Approach: Depth-First Search (DFS) - Recursive Approach

The most efficient and elegant solution uses a recursive Depth-First Search (DFS) approach. The core idea is as follows:

  1. Base Case: If the current node (root) is null (empty), the depth is 0.

  2. Recursive Step: Otherwise, recursively calculate the maximum depth of the left subtree (leftDepth) and the right subtree (rightDepth).

  3. Maximum Depth: The maximum depth of the current node is 1 (for the current node itself) plus the maximum of leftDepth and rightDepth.

Code Explanation (Python as an example, but the logic is the same across all languages):

# Definition for a binary tree node.
# class TreeNode:
#     def __init__(self, val=0, left=None, right=None):
#         self.val = val
#         self.left = left
#         self.right = right
 
class Solution:
    def maxDepth(self, root: TreeNode) -> int:
        if root is None:  # Base case: empty tree
            return 0
        leftDepth = self.maxDepth(root.left) # Recursive call for left subtree
        rightDepth = self.maxDepth(root.right) # Recursive call for right subtree
        return 1 + max(leftDepth, rightDepth) # 1 + max depth of subtrees
 

Time and Space Complexity Analysis:

  • Time Complexity: O(N), where N is the number of nodes in the binary tree. This is because each node is visited exactly once during the traversal.

  • Space Complexity: O(H), where H is the height of the binary tree.
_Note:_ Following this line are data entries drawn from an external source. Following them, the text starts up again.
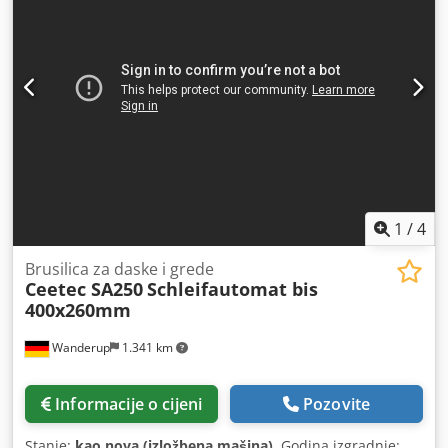
1
/
4
Brusilica za daske i grede
Ceetec SA250
Schleifautomat bis
400x260mm
Wanderup
1.341 km
Informacije o cijeni
Pozovite
Stanje:
kao nova (izložbena mašina)
, Godina izgradnje:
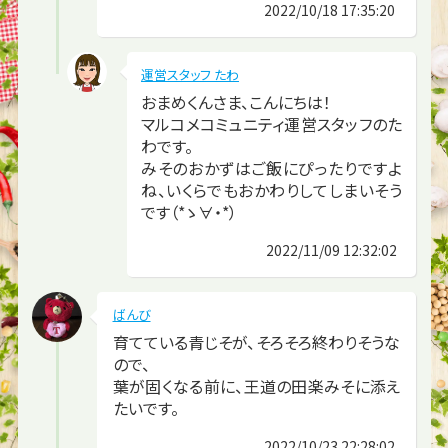
2022/10/18 17:35:20
運営スタッフ たわ
おまめくんさま、こんにちは！
マルコメコミュニティ運営スタッフのた
わです。
みそのおかずはご飯にぴったりですよ
ね、いくらでもおかわりしてしまいそう
です（*ゝ∀・*）
2022/11/09 12:32:02
ばんび
育てている青じそが、そろそろ終わりそうな
ので、
葉が固くなる前に、王道の田楽みそに添え
たいです。
2022/10/23 22:28:02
This space is used for the recursion stack. In the worst-case scenario (a skewed tree), H can be equal to N. In the best-case scenario (a balanced tree), H is log₂(N).

Other Approaches:

While recursion is the most concise and often preferred method, you could also solve this using Breadth-First Search (BFS) with a queue. However, BFS would generally have a slightly higher space complexity due to the queue storing nodes at each level. The time complexity remains O(N) for both approaches.

The provided code solutions in various programming languages demonstrate the same recursive DFS algorithm. They differ only in syntax and specific library functions (e.g., Math.max vs. max). The core logic remains identical across all implementations.